I wrote the post before reading that one, it was a matter of minutes. Sorry.
 
Does anyone know more about the point @Thekiwi brought up about the impact that the drastic shift in US$ exchange rates will have on 2023 vehicle pricing? I'm not even sure how to start researching this one but it's important because it looks like it could materially affect gross margins in Q4 and next year.

What I'm mainly wondering:
  1. To what extent is Tesla hedged against forex changes, if at all?
  2. How much of this is mitigated by the fact that most of Tesla's sales outside the US are coming from Berlin and Shanghai and so the costs are in yuan and euros?
  3. What reasons might Tesla have had for not updating local prices in response to in some cases 20%+ swings in exchange rates in the last six months? I mean if I can actually buy a Tesla in New Zealand for the equivalent of US$38k right now before sales tax, what's stopping people or companies from buying them in bulk and shipping off to resell in the US for a $20k profit? I don't understand.

Tesla's 10-Q says they generally don't hedge forex risk.
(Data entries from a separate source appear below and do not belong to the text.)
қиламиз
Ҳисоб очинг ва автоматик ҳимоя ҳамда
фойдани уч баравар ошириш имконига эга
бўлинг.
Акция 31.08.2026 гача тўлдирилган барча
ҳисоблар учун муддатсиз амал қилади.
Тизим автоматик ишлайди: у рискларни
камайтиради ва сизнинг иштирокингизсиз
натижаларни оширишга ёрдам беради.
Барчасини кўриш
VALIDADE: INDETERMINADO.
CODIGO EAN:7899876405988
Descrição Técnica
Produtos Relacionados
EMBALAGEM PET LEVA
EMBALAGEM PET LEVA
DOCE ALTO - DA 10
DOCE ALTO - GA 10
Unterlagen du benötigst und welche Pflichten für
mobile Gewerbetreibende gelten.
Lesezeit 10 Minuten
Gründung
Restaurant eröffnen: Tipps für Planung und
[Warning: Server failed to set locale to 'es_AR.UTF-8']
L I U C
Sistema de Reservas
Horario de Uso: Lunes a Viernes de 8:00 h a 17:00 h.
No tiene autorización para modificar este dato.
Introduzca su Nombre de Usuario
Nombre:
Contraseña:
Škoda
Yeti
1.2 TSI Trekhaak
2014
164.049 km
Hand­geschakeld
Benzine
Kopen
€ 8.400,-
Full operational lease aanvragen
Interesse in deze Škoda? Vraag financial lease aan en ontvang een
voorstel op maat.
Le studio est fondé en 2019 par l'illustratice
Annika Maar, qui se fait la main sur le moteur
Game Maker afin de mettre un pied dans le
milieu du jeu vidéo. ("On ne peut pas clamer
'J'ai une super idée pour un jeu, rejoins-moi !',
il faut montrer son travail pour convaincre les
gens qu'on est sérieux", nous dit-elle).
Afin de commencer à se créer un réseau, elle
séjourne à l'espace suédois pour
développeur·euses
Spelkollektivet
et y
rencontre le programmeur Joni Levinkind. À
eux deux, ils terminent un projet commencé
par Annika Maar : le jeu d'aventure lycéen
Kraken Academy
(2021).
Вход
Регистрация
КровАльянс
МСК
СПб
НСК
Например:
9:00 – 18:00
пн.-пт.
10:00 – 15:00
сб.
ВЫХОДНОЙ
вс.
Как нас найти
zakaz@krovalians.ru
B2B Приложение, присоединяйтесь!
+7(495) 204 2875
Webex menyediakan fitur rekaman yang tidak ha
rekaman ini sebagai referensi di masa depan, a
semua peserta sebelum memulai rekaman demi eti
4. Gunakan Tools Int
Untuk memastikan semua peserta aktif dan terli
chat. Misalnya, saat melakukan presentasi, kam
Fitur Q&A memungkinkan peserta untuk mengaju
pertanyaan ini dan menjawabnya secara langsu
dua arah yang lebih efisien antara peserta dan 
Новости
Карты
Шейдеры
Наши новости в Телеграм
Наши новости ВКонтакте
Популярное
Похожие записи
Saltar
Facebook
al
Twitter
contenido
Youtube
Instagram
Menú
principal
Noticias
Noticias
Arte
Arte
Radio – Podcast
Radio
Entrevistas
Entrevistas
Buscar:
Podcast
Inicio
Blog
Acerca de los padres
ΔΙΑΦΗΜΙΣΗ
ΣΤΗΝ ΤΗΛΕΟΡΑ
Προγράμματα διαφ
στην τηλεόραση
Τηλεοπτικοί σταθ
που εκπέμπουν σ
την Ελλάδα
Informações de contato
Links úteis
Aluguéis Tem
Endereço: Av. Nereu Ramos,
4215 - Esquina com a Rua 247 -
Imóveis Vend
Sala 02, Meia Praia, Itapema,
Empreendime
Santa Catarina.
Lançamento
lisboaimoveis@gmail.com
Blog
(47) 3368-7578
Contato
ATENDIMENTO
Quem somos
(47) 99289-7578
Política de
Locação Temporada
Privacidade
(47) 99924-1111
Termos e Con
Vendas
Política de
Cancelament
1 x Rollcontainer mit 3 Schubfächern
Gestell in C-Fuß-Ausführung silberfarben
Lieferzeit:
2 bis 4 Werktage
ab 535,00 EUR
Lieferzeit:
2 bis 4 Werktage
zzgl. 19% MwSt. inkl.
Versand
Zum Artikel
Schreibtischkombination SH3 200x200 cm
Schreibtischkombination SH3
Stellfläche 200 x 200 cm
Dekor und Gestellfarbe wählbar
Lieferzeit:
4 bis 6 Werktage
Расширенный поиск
I found @unk45's post about this, but I don't know how to attempt to translate this to ASP and COGS forecasts.
The “non-hedge hedge” practice of trying to balance FX risks through supplier and other expense/revenue balancing reduces FX direct losses, but does not eliminate them because the balance sheet FX rises and falls still remain and it is still impractical, if not impossible, to make such efforts as well matched as FX forwards etc can do. Many large industrial and trading companies use barter deals to help minimize these risks, some of which are multi-party. I believe Tesla would call the barter deals hedging, so they don’t do those.

Thiese transaction types tend to be disclosed rarely, if ever. The Tesla techniques of balancing, to some extent, sales revenues with purchases is relatively simple and can reduce costs. Without building a local factory some examples likely to be used today probably are things like these:
Revenues from Taiwan balance semiconductor expenses (these usually priced in US$ or CNY anyway); Mexico/Canadian costs balance with revenues from sales.
There are countless variants, none of which are hedging directly.
Tesla also uses the time tested non-hedging techniques used extensively by Apple, borrowing in local currency to balance longer term expenses. For example borrowing CNY to finance some Chinese factory costs. Such financing is cheap (always cheaper when you don’t need the money) and is often locally subsidized to encourage investment.

For this array of techniques German and Austrian banks were the traditional experts. Major investment banks all have groups dedicated to these techniques.

Most of this is quite boring. On the periphery are exciting and colorful stories.
 
Wall Street analysts' Q3 consensus Non-GAAP EPS for $TSLA was $1.07 (Bloomberg) on deliveries of 358k.
If deliveries of 344k are truly a miss, then we should see the WS Bloomberg estimate drop from $1.07 to $0.99.
Yahoo Finance had an estimate of $1.05 and this should drop to $0.97.
If WS EPS does not drop to $0.97-$0.99, then they are playing us.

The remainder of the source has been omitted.